"Kamu tahu Darko dan seleranya kan?"
Dira mengangguk. Darko salah satu desainer kesukaan Dira, semua hasil karyanya memiliki selera yang sama seperti dirinya. "Saya akan berusaha sebisa saya." Jawab Dira penuh keyakinan.
"Saya tahu kamu memiliki bakat tapi ingat, bakatmu tak menjamin bisa menyenangkan orang lain."
"Saya tahu kapasitas, kualitas diri saya. Jangan khawatir. Sudah?" Tanya Dira. Ia harus segera keluar dari ruangan bosnya. Ryco baru saja menjelaskan tentang rencana kerjasama dengan Darko.

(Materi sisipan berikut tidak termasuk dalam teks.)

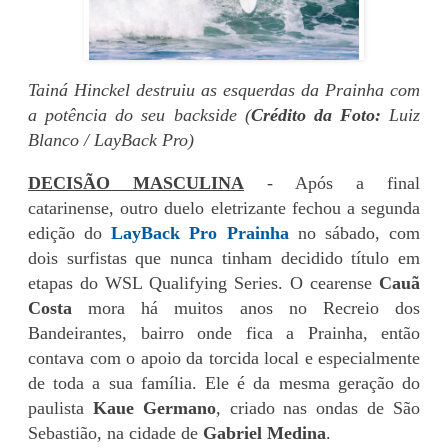
Tainá Hinckel destruiu as esquerdas da Prainha com
a potência do seu backside (
Crédito da Foto:
Luiz
Blanco / LayBack Pro)
DECISÃO MASCULINA
- Após a final
catarinense, outro duelo eletrizante fechou a segunda
edição do
LayBack Pro Prainha
no sábado, com
dois surfistas que nunca tinham decidido título em
etapas do WSL Qualifying Series. O cearense
Cauã
Costa
mora há muitos anos no Recreio dos
Bandeirantes, bairro onde fica a Prainha, então
contava com o apoio da torcida local e especialmente
de toda a sua família. Ele é da mesma geração do
paulista
Kaue Germano
, criado nas ondas de São
Sebastião, na cidade de
Gabriel Medina
.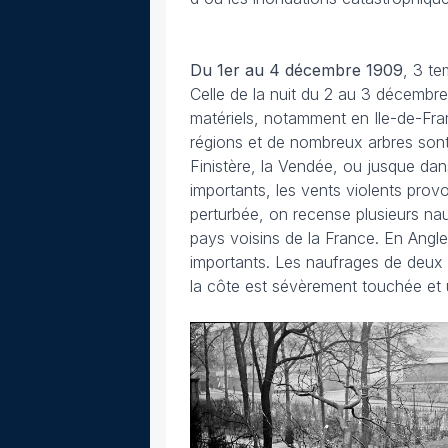
Du 1er au 4 décembre 1909
, 3 te
Celle de la nuit du 2 au 3 décemb
matériels, notamment en Ile-de-Fran
régions et de nombreux arbres sont
Finistère, la Vendée, ou jusque dan
importants, les vents violents pro
perturbée, on recense plusieurs na
pays voisins de la France. En Angle
importants. Les naufrages de deux
la côte est sévèrement touchée et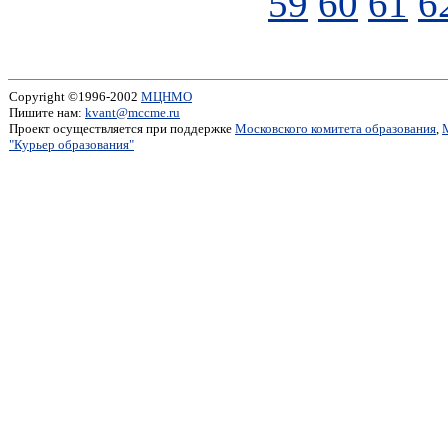
59
60
61
6
Copyright ©1996-2002
МЦНМО
Пишите нам:
kvant@mccme.ru
Проект осуществляется при поддержке
Московского комитета образования
,
"Курьер образования"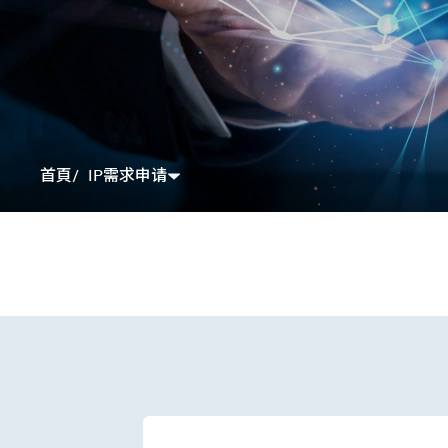
IP需求申请
首頁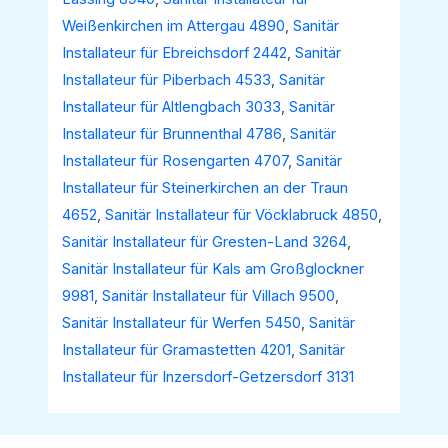
Weißenkirchen im Attergau 4890
,
Sanitär
Installateur für Ebreichsdorf 2442
,
Sanitär
Installateur für Piberbach 4533
,
Sanitär
Installateur für Altlengbach 3033
,
Sanitär
Installateur für Brunnenthal 4786
,
Sanitär
Installateur für Rosengarten 4707
,
Sanitär
Installateur für Steinerkirchen an der Traun
4652
,
Sanitär Installateur für Vöcklabruck 4850
,
Sanitär Installateur für Gresten-Land 3264
,
Sanitär Installateur für Kals am Großglockner
9981
,
Sanitär Installateur für Villach 9500
,
Sanitär Installateur für Werfen 5450
,
Sanitär
Installateur für Gramastetten 4201
,
Sanitär
Installateur für Inzersdorf-Getzersdorf 3131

"Belum. Beri jawabanmu bagaimana caranya agar kerjasama saya dan Darko berhasil?"
Dira menunjuk ke arah kepala, lalu beralih menunjuk ke arah hatinya. "Ini yang akan menjamin kerjasama berjalan lancar." Jawab Dira
"Maksudmu kepala dan membuka baju? Dira, jangan sembarangan!" Tegas Ryco. Ia memang ingin bekerjasama dengan Darko tapi ia tidak setuju jika Dira melakukan hal yang kotor.
"Bukan Pak. Bagaimana bisa Bapak berpikir ke arah sana?" Sahut Dira sedikit kesal. Padahal kodenya sudah jelas, "Maksud saya kita bisa menggunakan kepala dan hati, kepala untuk berpikir dan libatkan hati disetiap desain yang saya buat. Ketika sudah melibatkan keduanya akan menghasilkan sesuatu yang indah." Lanjut Dira
Ryco bisa bernapas lega. Ia memang berpikir terlalu jauh karena Dira tidak menjelaskan dengan detail. "Saya percaya kamu."

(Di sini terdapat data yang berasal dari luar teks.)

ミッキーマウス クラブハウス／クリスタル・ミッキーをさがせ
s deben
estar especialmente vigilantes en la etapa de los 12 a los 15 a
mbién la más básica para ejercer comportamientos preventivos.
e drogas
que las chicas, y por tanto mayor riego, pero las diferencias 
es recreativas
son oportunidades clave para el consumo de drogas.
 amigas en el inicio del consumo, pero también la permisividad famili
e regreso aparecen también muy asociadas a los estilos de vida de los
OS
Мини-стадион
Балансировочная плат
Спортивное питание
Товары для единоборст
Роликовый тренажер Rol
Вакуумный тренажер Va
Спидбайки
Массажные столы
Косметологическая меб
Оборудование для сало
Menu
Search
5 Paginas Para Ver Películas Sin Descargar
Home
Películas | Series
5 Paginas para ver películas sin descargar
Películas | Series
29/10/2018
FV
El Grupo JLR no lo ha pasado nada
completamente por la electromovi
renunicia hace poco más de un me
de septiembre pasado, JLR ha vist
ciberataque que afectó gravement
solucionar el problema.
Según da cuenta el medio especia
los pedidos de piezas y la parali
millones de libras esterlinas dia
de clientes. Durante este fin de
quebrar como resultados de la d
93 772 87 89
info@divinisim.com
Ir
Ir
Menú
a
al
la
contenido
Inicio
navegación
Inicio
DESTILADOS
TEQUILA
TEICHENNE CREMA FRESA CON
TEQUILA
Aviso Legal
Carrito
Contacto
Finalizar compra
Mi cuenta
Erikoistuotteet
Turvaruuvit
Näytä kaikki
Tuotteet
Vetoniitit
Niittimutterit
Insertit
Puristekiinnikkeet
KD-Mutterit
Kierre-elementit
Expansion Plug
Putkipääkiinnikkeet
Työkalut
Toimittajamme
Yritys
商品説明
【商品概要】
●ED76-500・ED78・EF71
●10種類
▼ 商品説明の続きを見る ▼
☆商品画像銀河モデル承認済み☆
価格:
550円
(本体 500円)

"Terima kasih Pak, kalau begitu saya keluar dulu." Dira bangkit dari tempat duduknya.
"Dir tunggu..." Ryco kembali memanggil Dira padahal Dira baru saja hendak membuka pintu.

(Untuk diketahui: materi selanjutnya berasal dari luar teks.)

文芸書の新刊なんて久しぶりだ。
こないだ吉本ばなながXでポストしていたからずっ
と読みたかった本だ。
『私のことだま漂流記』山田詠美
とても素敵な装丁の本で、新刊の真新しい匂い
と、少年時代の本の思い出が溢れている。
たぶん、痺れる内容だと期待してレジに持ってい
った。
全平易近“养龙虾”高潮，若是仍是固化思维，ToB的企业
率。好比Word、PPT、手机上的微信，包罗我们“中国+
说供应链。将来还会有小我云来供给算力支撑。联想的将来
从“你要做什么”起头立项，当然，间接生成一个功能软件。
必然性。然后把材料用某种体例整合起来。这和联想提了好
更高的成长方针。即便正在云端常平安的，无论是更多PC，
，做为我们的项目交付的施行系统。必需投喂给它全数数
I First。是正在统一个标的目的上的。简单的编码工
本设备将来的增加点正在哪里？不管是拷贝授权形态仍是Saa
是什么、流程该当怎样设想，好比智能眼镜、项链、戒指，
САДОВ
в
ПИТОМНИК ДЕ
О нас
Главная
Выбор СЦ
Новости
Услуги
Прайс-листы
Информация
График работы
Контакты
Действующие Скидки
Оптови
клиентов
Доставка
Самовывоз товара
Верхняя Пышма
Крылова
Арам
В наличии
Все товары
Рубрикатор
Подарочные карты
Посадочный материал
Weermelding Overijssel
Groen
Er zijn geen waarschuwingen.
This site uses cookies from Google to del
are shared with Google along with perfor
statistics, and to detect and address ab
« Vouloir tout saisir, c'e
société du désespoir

Dira terpaksa menghentikan langkahnya. "Iya, Pak?"
"Makan siang bersama?"
"Maaf Pak, saya sudah janji sama yang lain." Jawab Dira. Setelah itu ia keluar dari ruangan Ryco.
Sedangkan Ryco menghela napas sejenak, mengajak Dira makan siang secara tiba-tiba sebenarnya bukan rencannya. Bibirnya hanya spontan mengajak tanpa memikirkan tujuan.
"Coba tebak kedatangan saya ke sini kali ini mau ngapain?"
Ryco berdecak kesal. Juna masuk ke dalam ruangan setelah Dira pergi. "Saya tidak mau menebaknya, malas."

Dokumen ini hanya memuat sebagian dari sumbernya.